## Problem:
Copy each of the records exactly.

[Extracted data entries]
☆ ☆ ☆ ☆

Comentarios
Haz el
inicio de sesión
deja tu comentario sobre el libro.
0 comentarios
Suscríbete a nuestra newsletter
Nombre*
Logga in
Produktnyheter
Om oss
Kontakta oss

☆ ☆ ☆ ☆

## Your response:
Comentarios
Haz el
inicio de sesión
deja tu comentario sobre el libro.
0 comentarios
Suscríbete a nuestra newsletter
Nombre*
Logga in
Produktnyheter
Om oss
Kontakta oss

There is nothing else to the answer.